The exhibition is interactive, on entering you are given a headset which understands where you are and plays the appropriate music or interview. It is very clever and I was impressed how well it worked given the number of people taking in the exhibit at the same time.
The exhibition consisted of interviews and archive footage of Bowie throughout his career from being 17 and campaigning about the prevention of cruelty to men with long hair to the present day.
There were also examples of his drawings and sketches together with hand written lyrics for some of his best known songs. Standing listening to Bowie singing Starman whilst you read the handwritten lyrics line by line was an unusual experience.
There was information on some of his best known costumes, where he got the inspiration for them and even a copy of a dressmaking book containing his measurements. I loved seeing the costumes, some of which I recall seeing on TV or in pictures but seeing them up close was different, they are a slightly different colour or you see something with more detail than before. I loved the Alexander McQueen Union Jack coat, if I hadn’t seen it up close I might not have seen all the small tears in the fabric which added to the look.
The insight into how David works was very interesting. The way he draws inspiration from what he is reading, films, TV, music and art. He sees more in the world than most people and that can only be a good thing.
The Victoria & Albert Museum is an interesting place to visit and I recommend it if you have never been. The architecture is wonderful, you don’t see many buildings like it.
The exhibit was located near the inner courtyard which was full of people sitting on the grass enjoying the sun and children swimming in the water area. It’s nice to see people making the most of the weather and the facilities on offer.

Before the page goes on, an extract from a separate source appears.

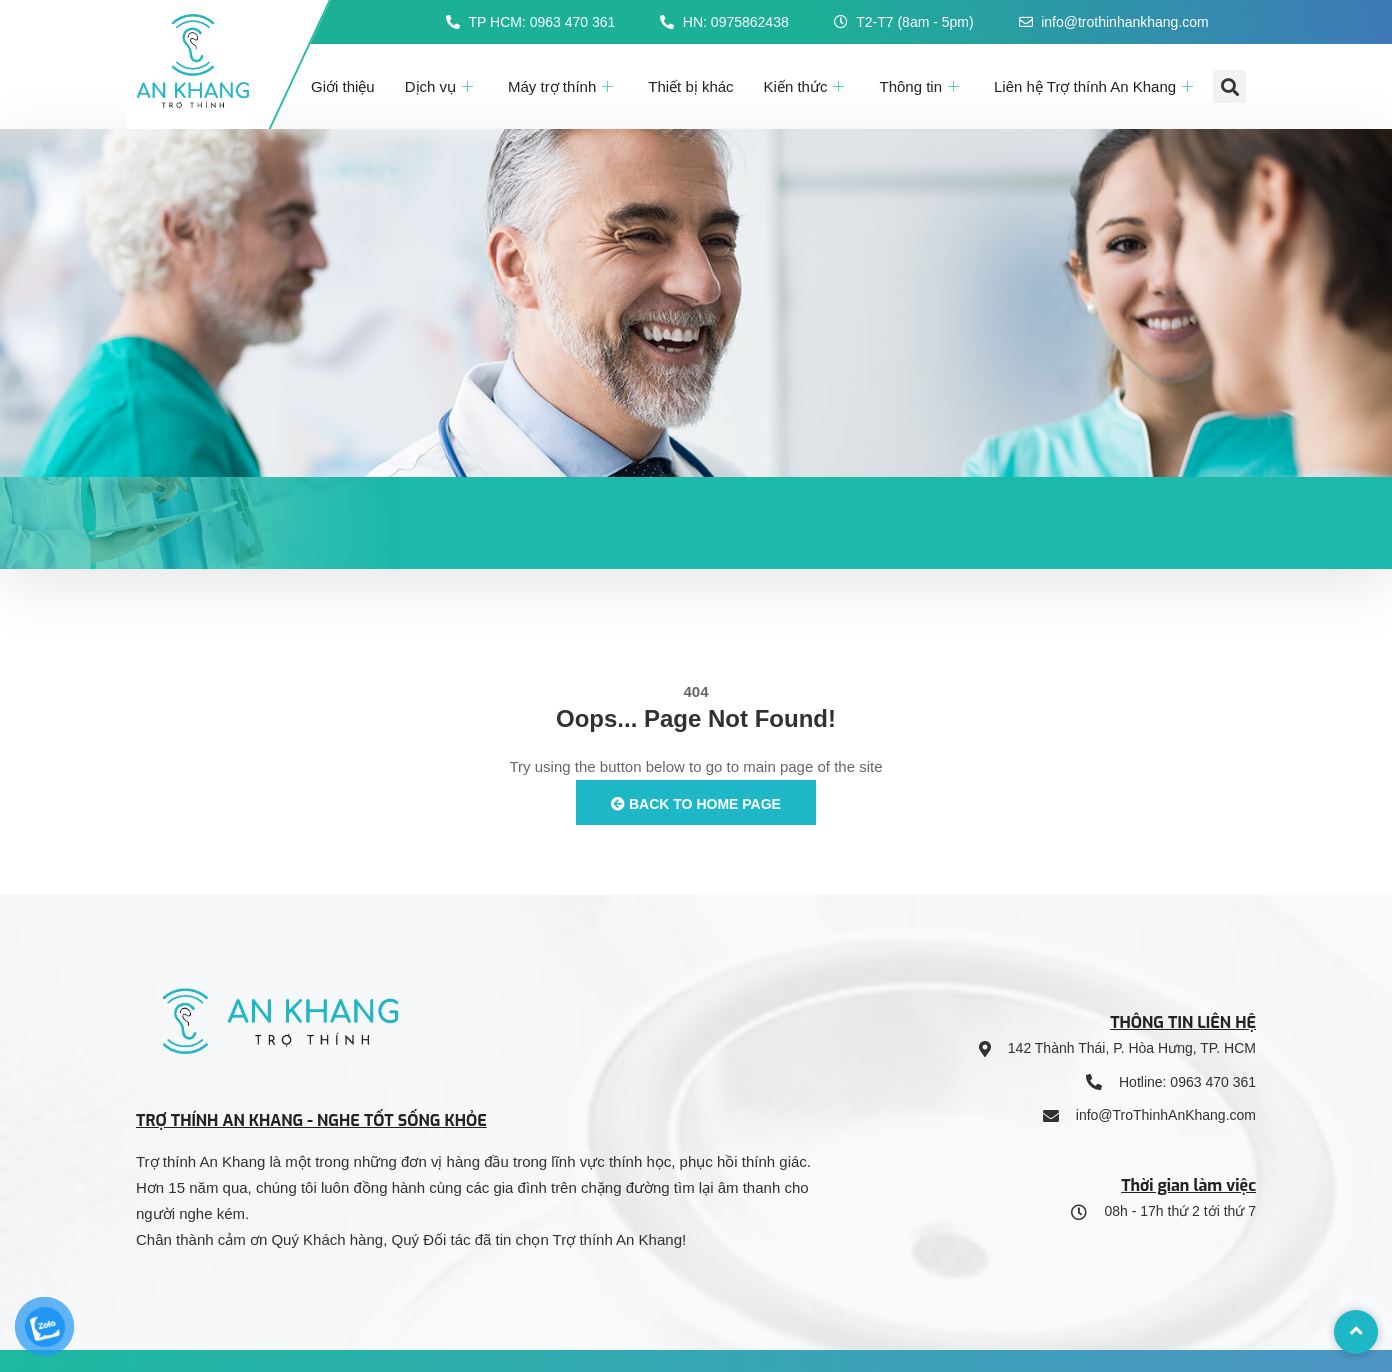 The height and width of the screenshot is (1372, 1392). I want to click on Thông tin, so click(921, 86).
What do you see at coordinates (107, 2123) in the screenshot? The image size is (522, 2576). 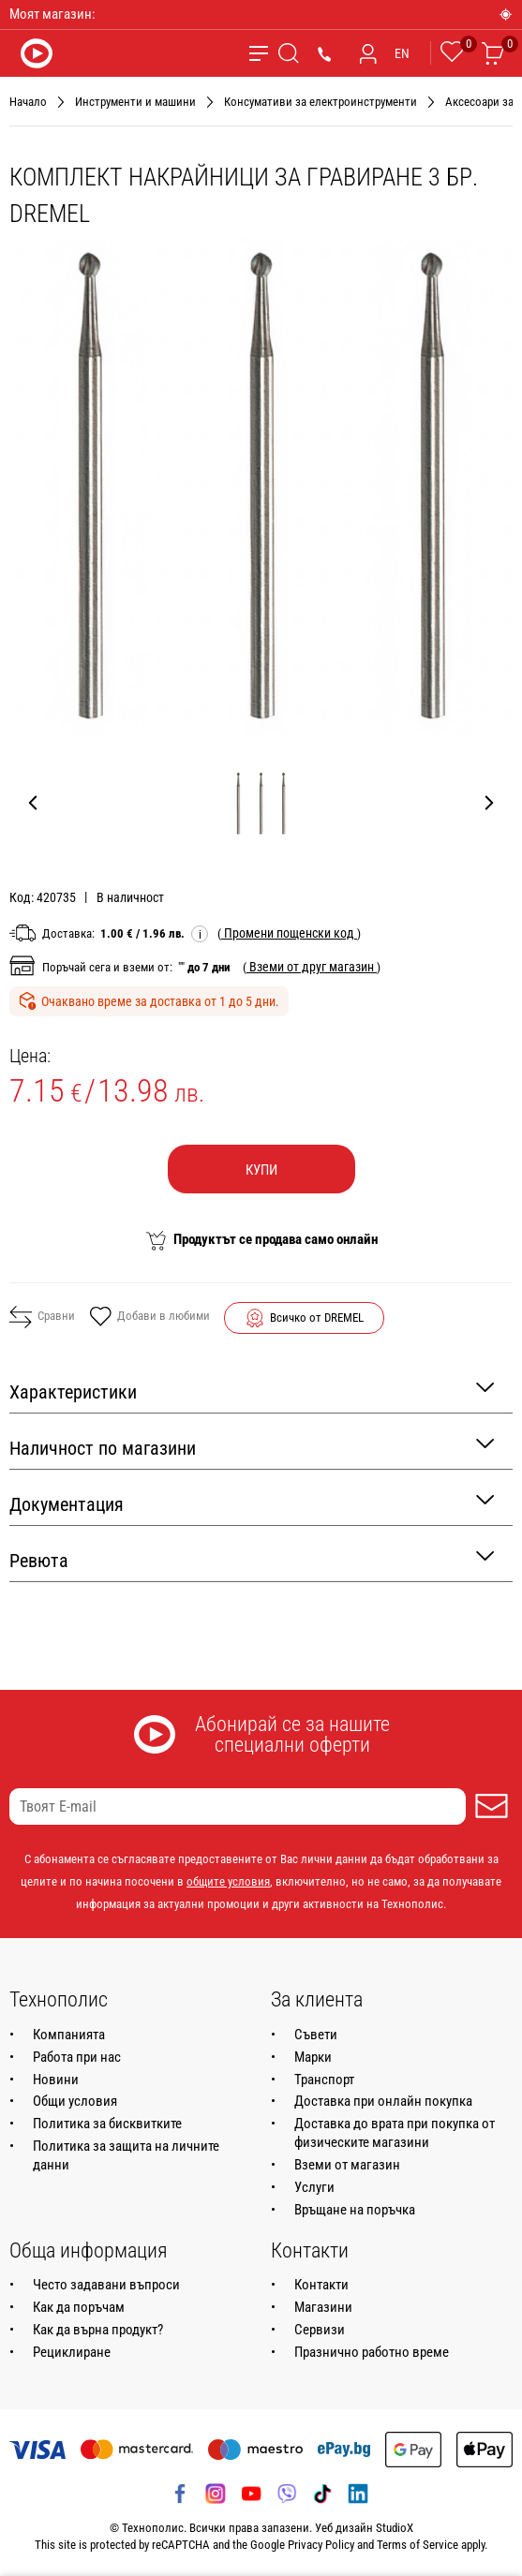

We crossed the courtyard to find the way out when we came across the food area. Walking along the corridor to find the exit I came across a room with an incredible ceiling and bowed stained glass window. It stopped me in my tracks it was so stunning. It was one of the seating areas for the food stalls, next time I visit I will make sure I stop there for a bite to eat so I can fully take in the architecture.
I will definitely be spending more time visiting the museums in the area, If for nothing else that the fantastic architecture in the South Kensington area.
The modern buildings of today will never be as inspiring to me as the molded marble statues, high vaulted ceilings, gargoyles and stonework that our predecessors have left as a mark of their skill. Whilst modern architecture does have its own constraints and merit the ability to create a building as wonderful as the V&A with only rudimentary technology compared to that available today is something to be admired.